## Collected data
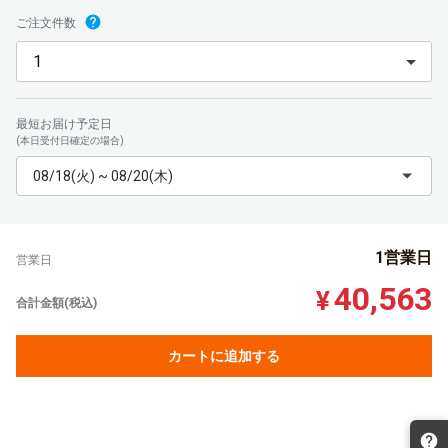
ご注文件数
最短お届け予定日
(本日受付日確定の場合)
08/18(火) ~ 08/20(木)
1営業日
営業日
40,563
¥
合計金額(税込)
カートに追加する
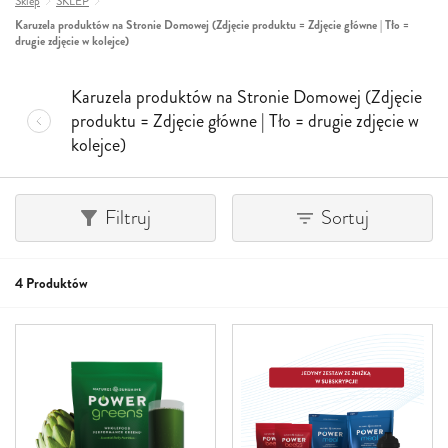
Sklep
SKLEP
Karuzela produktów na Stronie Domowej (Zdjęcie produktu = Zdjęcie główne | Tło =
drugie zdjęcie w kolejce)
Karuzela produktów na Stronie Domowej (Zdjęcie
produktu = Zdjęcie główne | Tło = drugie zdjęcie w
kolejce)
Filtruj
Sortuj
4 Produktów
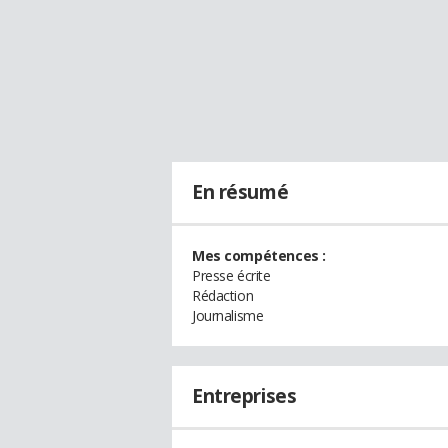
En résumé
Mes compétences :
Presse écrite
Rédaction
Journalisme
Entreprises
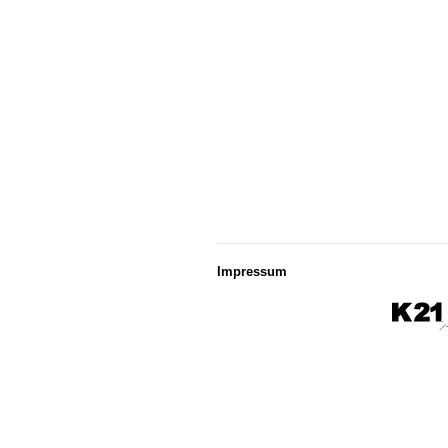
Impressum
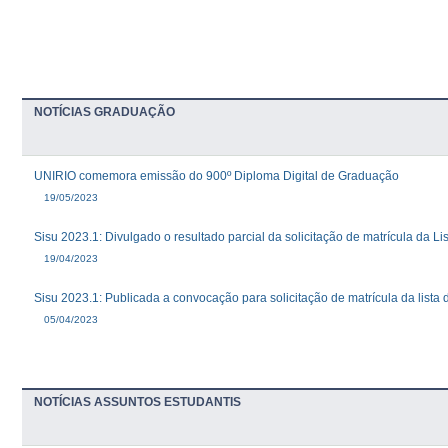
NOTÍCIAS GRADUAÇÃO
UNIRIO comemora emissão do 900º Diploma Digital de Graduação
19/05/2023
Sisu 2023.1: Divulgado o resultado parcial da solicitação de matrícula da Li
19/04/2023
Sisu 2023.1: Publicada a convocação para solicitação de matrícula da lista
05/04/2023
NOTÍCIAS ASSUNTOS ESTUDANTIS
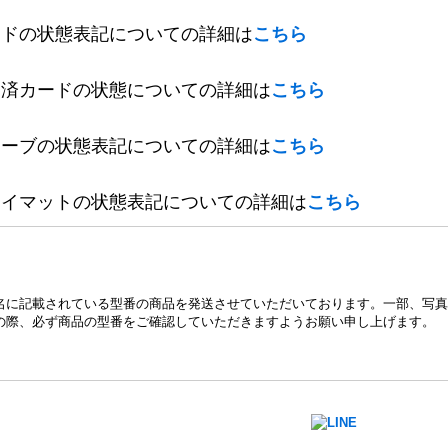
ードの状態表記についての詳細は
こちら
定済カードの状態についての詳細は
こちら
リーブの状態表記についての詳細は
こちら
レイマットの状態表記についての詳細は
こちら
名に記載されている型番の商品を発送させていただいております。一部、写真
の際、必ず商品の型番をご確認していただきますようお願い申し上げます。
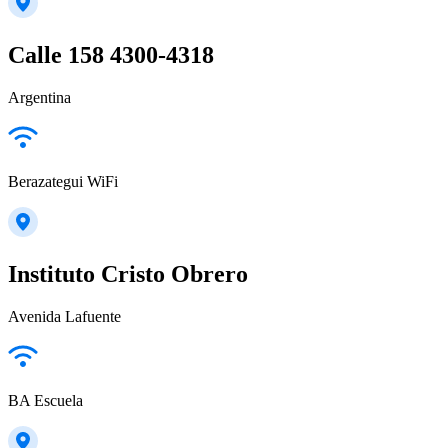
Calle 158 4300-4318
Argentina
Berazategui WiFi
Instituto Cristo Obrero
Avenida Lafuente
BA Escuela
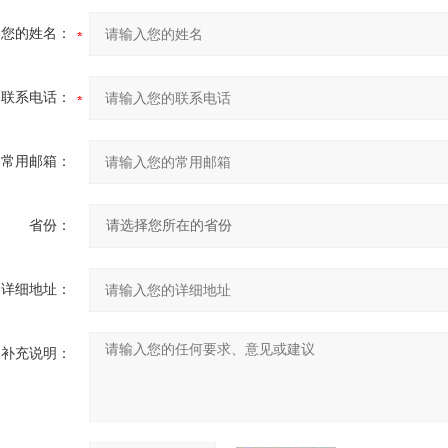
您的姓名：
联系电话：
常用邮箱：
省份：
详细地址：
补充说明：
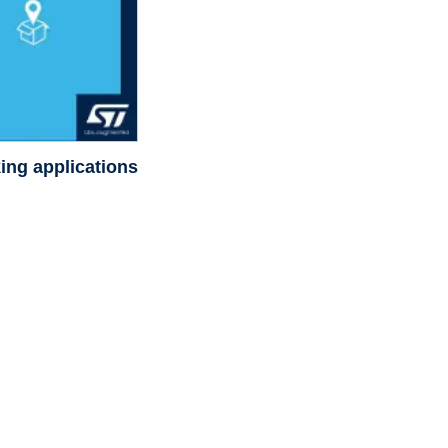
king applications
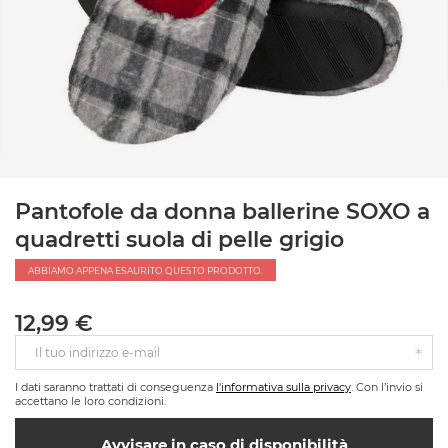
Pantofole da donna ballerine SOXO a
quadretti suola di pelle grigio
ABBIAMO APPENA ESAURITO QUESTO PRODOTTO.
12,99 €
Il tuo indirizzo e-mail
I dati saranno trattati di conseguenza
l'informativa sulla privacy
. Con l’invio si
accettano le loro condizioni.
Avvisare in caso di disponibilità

## ASSIGNMENT
The word is "Karuzela". Copy every line above where it appears.

## SOLUTION TO THIS PROBLEM
Karuzela produktów na Stronie Domowej (Zdjęcie produktu = Zdjęcie główne | Tło =
Karuzela produktów na Stronie Domowej (Zdjęcie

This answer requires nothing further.